Supplied data START

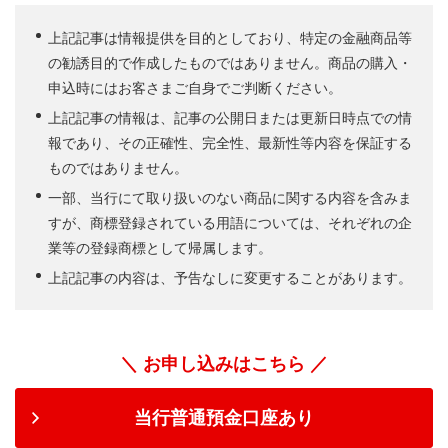
上記記事は情報提供を目的としており、特定の金融商品等
の勧誘目的で作成したものではありません。商品の購入・
申込時にはお客さまご自身でご判断ください。
上記記事の情報は、記事の公開日または更新日時点での情
報であり、その正確性、完全性、最新性等内容を保証する
ものではありません。
一部、当行にて取り扱いのない商品に関する内容を含みま
すが、商標登録されている用語については、それぞれの企
業等の登録商標として帰属します。
上記記事の内容は、予告なしに変更することがあります。
＼ お申し込みはこちら ／
当行普通預金口座あり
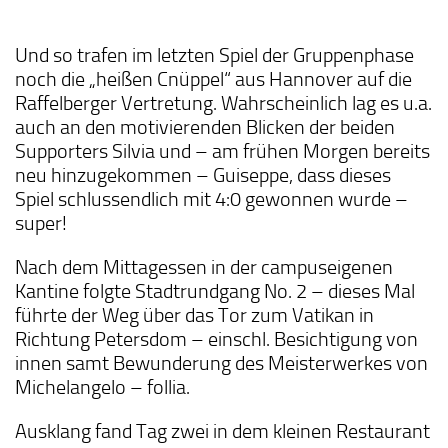
Und so trafen im letzten Spiel der Gruppenphase
noch die „heißen Cnüppel“ aus Hannover auf die
Raffelberger Vertretung. Wahrscheinlich lag es u.a.
auch an den motivierenden Blicken der beiden
Supporters Silvia und – am frühen Morgen bereits
neu hinzugekommen – Guiseppe, dass dieses
Spiel schlussendlich mit 4:0 gewonnen wurde –
super!
Nach dem Mittagessen in der campuseigenen
Kantine folgte Stadtrundgang No. 2 – dieses Mal
führte der Weg über das Tor zum Vatikan in
Richtung Petersdom – einschl. Besichtigung von
innen samt Bewunderung des Meisterwerkes von
Michelangelo – follia.
Ausklang fand Tag zwei in dem kleinen Restaurant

Supplied data END

Task objective:
From the first line to the last, reproduce the listing above exactly, leaving the pictures out.

Finished task:
上記記事は情報提供を目的としており、特定の金融商品等
の勧誘目的で作成したものではありません。商品の購入・
申込時にはお客さまご自身でご判断ください。
上記記事の情報は、記事の公開日または更新日時点での情
報であり、その正確性、完全性、最新性等内容を保証する
ものではありません。
一部、当行にて取り扱いのない商品に関する内容を含みま
すが、商標登録されている用語については、それぞれの企
業等の登録商標として帰属します。
上記記事の内容は、予告なしに変更することがあります。
＼ お申し込みはこちら ／
当行普通預金口座あり
Und so trafen im letzten Spiel der Gruppenphase
noch die „heißen Cnüppel“ aus Hannover auf die
Raffelberger Vertretung. Wahrscheinlich lag es u.a.
auch an den motivierenden Blicken der beiden
Supporters Silvia und – am frühen Morgen bereits
neu hinzugekommen – Guiseppe, dass dieses
Spiel schlussendlich mit 4:0 gewonnen wurde –
super!
Nach dem Mittagessen in der campuseigenen
Kantine folgte Stadtrundgang No. 2 – dieses Mal
führte der Weg über das Tor zum Vatikan in
Richtung Petersdom – einschl. Besichtigung von
innen samt Bewunderung des Meisterwerkes von
Michelangelo – follia.
Ausklang fand Tag zwei in dem kleinen Restaurant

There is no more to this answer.